「得体の知れない誘導」

野瀬純郎

 インターネットとその上で機能するウェブ(World Wide Web)という仕組みは、社会に広く、深く浸透し、今や単なる便利な道具を通り越して、私たちの日常生活に欠かせない環境になっています。情報の入手とその利活用に関して、ひと昔前には考えられないスケール、スピード、レベルが実現されます。情報の検索だけでなく、誰かが何かを発信するとそれに呼応して他の誰かが別のことを発信する、それをさらに別の誰かが受け止めて・・・と、個人のつぶやきが瞬く間に広がっていきます。凄いことです。
 しかし、ここで少し立ち止まって目を凝らして観察すると、非常に気がかりな面が2つ見えてきます。
 まず、“一極集中”の話です。例えば検索サービスにおけるグーグル、ショッピングサイトにおけるアマゾンの圧倒的な強さは衰えを見せないばかりか、ますますシェアを拡大しています。かく言う私も、グーグル、アマゾンを利用しない日はありません。世界は多様化、フラット化していると言われています。にもかかわらず何故一極集中の現象が見られるのでしょう。もちろん洗練された「参加型アーキテクチャ(設計思想)」に基づいたサービスだから誰もが喜んで利用するわけですが、そのすべての履歴は記録され、当然のことながら彼らの利益獲得に利用されています。一時「ロングテール」という言葉が流行りました。商品の売上数を縦軸、売上順位を横軸にして描いたグラフは、大きな売上を示す上位の部分が頭、小さな売上しか稼げない長く右に伸びる部分が尻尾をあらわす恐竜のように見えることから、売上の下位部分をロングテールと呼んだのです。アマゾンはネットを利用してこのテールを掴みました。同社の売上の1/3は、売上順位15万位以下のいわゆる死に筋商品から成り立っているといわれています。まさに『富める者はますます富むであろう』ということです。皮肉なことに、多様化が一極集中を招いているのです。

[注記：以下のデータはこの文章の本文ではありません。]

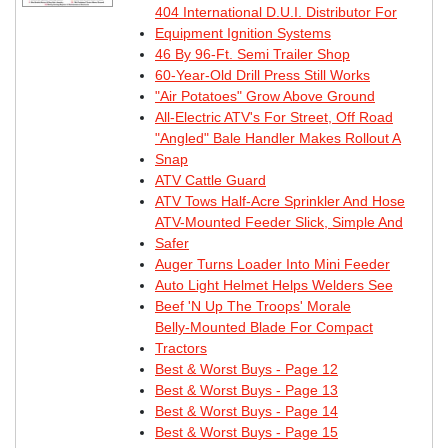
404 International D.U.I. Distributor For
Equipment Ignition Systems
46 By 96-Ft. Semi Trailer Shop
60-Year-Old Drill Press Still Works
"Air Potatoes" Grow Above Ground
All-Electric ATV's For Street, Off Road
"Angled" Bale Handler Makes Rollout A
Snap
ATV Cattle Guard
ATV Tows Half-Acre Sprinkler And Hose
ATV-Mounted Feeder Slick, Simple And
Safer
Auger Turns Loader Into Mini Feeder
Auto Light Helmet Helps Welders See
Beef 'N Up The Troops' Morale
Belly-Mounted Blade For Compact
Tractors
Best & Worst Buys - Page 12
Best & Worst Buys - Page 13
Best & Worst Buys - Page 14
Best & Worst Buys - Page 15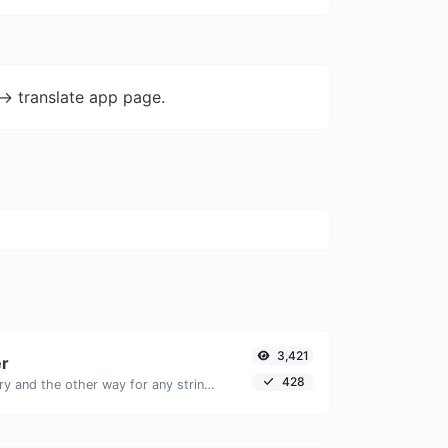
-> translate app page.
3,421
er
428
Convert text to binary and the other way for any string input.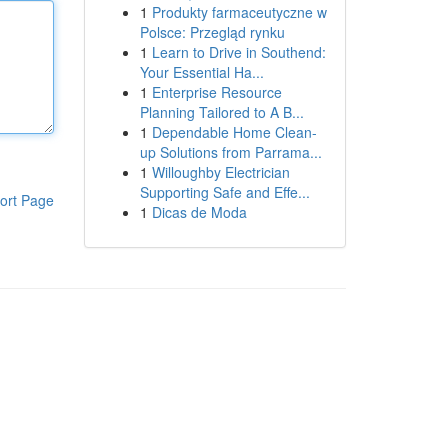
1
Produkty farmaceutyczne w
Polsce: Przegląd rynku
1
Learn to Drive in Southend:
Your Essential Ha...
1
Enterprise Resource
Planning Tailored to A B...
1
Dependable Home Clean-
up Solutions from Parrama...
1
Willoughby Electrician
Supporting Safe and Effe...
ort Page
1
Dicas de Moda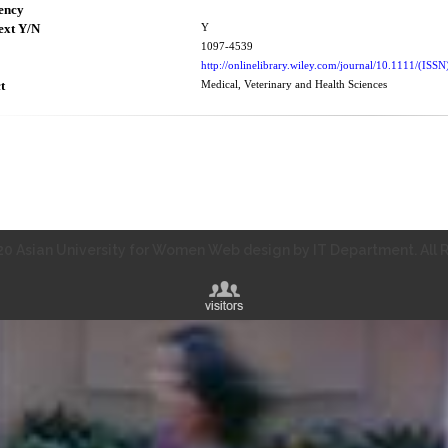
ency
ext Y/N
Y
1097-4539
http://onlinelibrary.wiley.com/journal/10.1111/(IS
t
Medical, Veterinary and Health Sciences
0 Asian University for Women Web design by IT Department. All R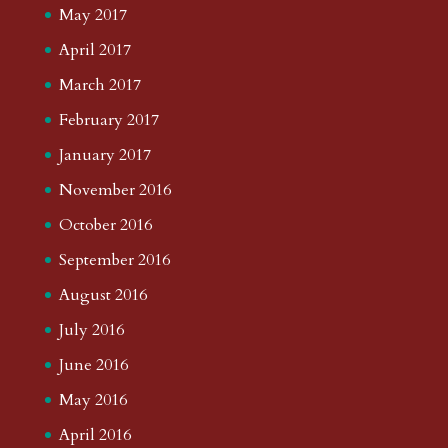
May 2017
April 2017
March 2017
February 2017
January 2017
November 2016
October 2016
September 2016
August 2016
July 2016
June 2016
May 2016
April 2016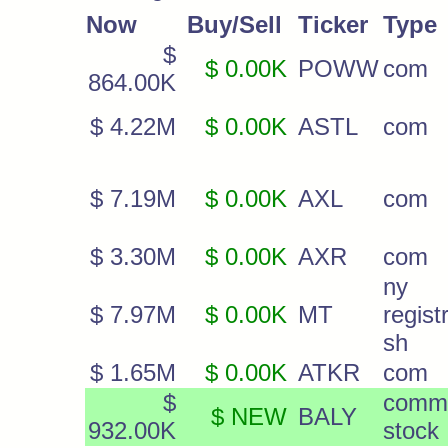
Now
Buy/Sell
Ticker
Type
$
$ 0.00K
POWW
com
864.00K
$ 4.22M
$ 0.00K
ASTL
com
$ 7.19M
$ 0.00K
AXL
com
$ 3.30M
$ 0.00K
AXR
com
ny
$ 7.97M
$ 0.00K
MT
regist
sh
$ 1.65M
$ 0.00K
ATKR
com
$
comm
$ NEW
BALY
932.00K
stock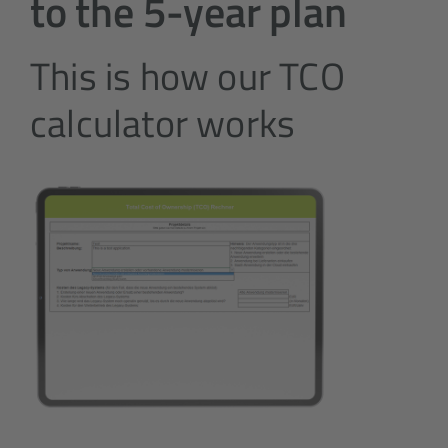
to the 5-year plan
This is how our TCO
calculator works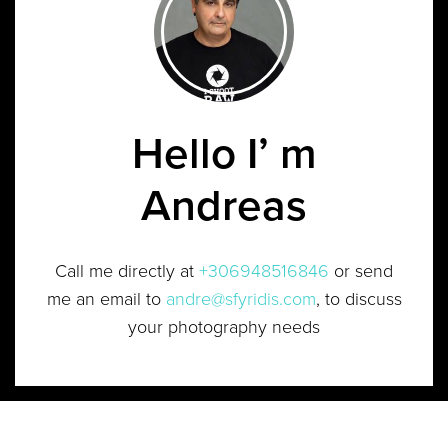
Hello I’ m
Andreas
Call me directly at
+306948516846
or send
me an email to
andre@sfyridis.com
, to discuss
your photography needs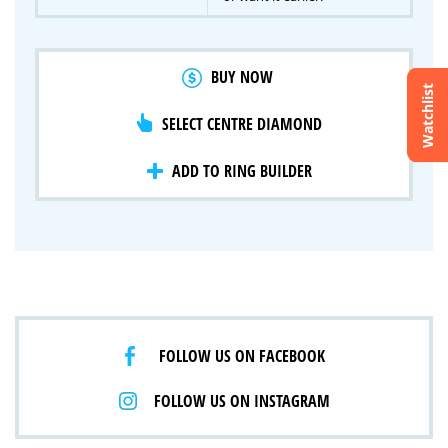
BUY NOW
Watchlist
SELECT CENTRE DIAMOND
Crossfire & Signature Series
International Selection
Lab Grown Diamonds
ADD TO RING BUILDER
FOLLOW US ON FACEBOOK
FOLLOW US ON INSTAGRAM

 次に“誘導”の話です。グーグルで検索すると、瞬時に世界中の情報が目の前に並びます。例えば「規制緩和」と入力すると、0.15秒で約3,250,000項目の情報が提供されました(2012.7.5 14:12)。その中から自由に自分の判断で好きなだけ調べればよいのです。とはいうものの、現実的には何万、何十万の情報を隈なくチェックすることは不可能です。1つの項目を10秒でチェックすると仮定しても、3,250,000項目で9,000時間を超えます。ですから普通はせいぜい上位の20~30項目程度に目を通すくらいでしょう。すなわち、ウェブ上には確かに無限といってもいい大量の情報が蓄えられており、それらに自由にアクセスできる仕組みにはなっていますが、そのほとんどが実際には誰からも見られないということなのです。さらに、ウェブ上の情報には企業のきちんとしたレポートから匿名個人の危険思想まで、それこそ味噌と糞が同等に蓄えられており、ちょっとした工夫/細工で好ましくない情報が上位に表示される可能性があります。検索エンジンが情報を整理・抽出・表示する方法(アルゴリズム)はグーグルやその他のサービス企業が握っており、われわれにはどうしようもありません。とすれば、彼らが彼らのやり方で提供する検索結果によって、われわれ利用者の思考が何らかの誘導を受けているのではないかということが懸念されるのです。もちろん彼らにその意図があるとは思えませんが、それだけになおさら不気味です。個人のネットの利用履歴をもとに《あなただけへのお得な情報》などを送ってくるパーソナライゼーションという機能も氾濫しています。ただでさえ人は関心があるものや知名度の高いものだけを選ぶ傾向があるので、次第に自発性が失われ、見知らぬものとの出会い、思わぬ発見が少なくなっていくのではないでしょうか。個人個人が自主的に考え、行動しているように見えて、実は個々の意思決定が得体の知れない強大な枠にはめ込まれているとすれば、非常に怖いことです。